At my announcement Amelia throws her hands up in the air and mutters, “Doctors are the worst.” Mom nods and says, “That’s true,” as Dad, who is closest to me, gives me a side hug.
While other parents might say “Back to bed, young lady” after a bout of food poisoning—even when you’re a full-grown adult—being a doctor’s child means a blasé reaction to most illness and injury.
“Fresh air can do wonders,” Dad says, proving the point.
“What if Libby hit her head when she fell out of the bed and has some sort of brain bleed?” Amelia looks between us, clearly agitated by how laid-back our parents are acting. “Do we all remember my wrist?”
When Amelia was eight she broke the scaphoid bone in her wrist falling off her bike, and it took my parents two weeks to get her an X-ray, despite their youngest’s insistence something was wrong.
“Libby does not have a brain bleed, Amelia,” Mom says.
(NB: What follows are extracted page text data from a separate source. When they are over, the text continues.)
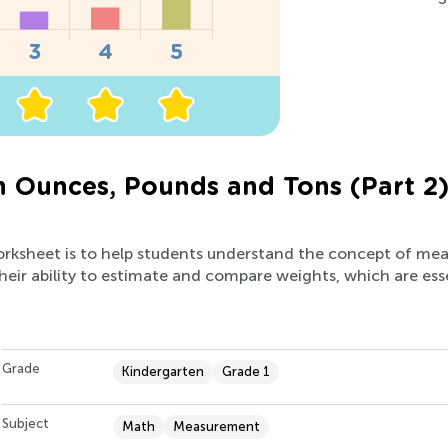
n Ounces, Pounds and Tons (Part 2
worksheet is to help students understand the concept of mea
heir ability to estimate and compare weights, which are essent
Grade
Kindergarten
Grade 1
Subject
Math
Measurement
“Well, you didn’t think my wrist was broken, and it was, so…” Amelia replies, shrugging.
“Mila, Mom’s right. I don’t have a brain bleed,” I say, hoping it’s the truth.
“Oh, Libby.” Mom turns towards me now, snapping her fingers.
I remember her snapping her fingers in front of my face last night, before I passed out, and it unsettles me all over again.
“Would you pick up a sourdough loaf while you’re out?
Toast with honey is exactly what the doctor ordered.
Need to remind that stomach of yours that its job is to digest food, not reject it. ”
“Do we think eating anything is a good idea for Miss I Threw Up an Internal Organ Last Night?” Amelia asks. “Remember when you told me ‘getting back on the bike is the only way to overcome the fear’ after I fell, and then I did, and fell again and broke my wrist?”
“Darling, we’ve been apologizing for the wrist thing for years ,” Mom replies with a light sigh. But she gives Amelia a generous smile. “Maybe your Christmas present to us this year can be your letting it go?”
“Jamais,” Amelia whispers, narrowing her eyes. Never —I know that one.
“So just the loaf?” I ask Mom, who follows me to the front door.
I look around for my running shoes, a poor choice for the snowy conditions, but I need to get out of here.
Frustration boils inside me. Am I on the naughty list or something?
I think, silently adding in a few choice words.
The answer is likely in the “or something.”
“Just the loaf. Also, it’s minus ten,” Mom says. “There’s an extra pair of boots in the closet.” I see them when I open the closet door to grab my coat. They’re black Sorels, fur lining slightly matted, definitely well loved.
“Thanks,” I say, then realize I’m not wearing socks. But I’m not going back upstairs. Sockless, it is. I shove my feet into the boots.
When I open the front door, the frigid December air hits me. Mom’s right—it’s cold out here. My breath catches with the shift between the warm air inside the house and the frosty outdoors.
“Also, they’re fully waterproof,” Mom adds, as I’m readying to close the door behind me, my coat still undone and laces untied. “In case that ginger ale makes a comeback.”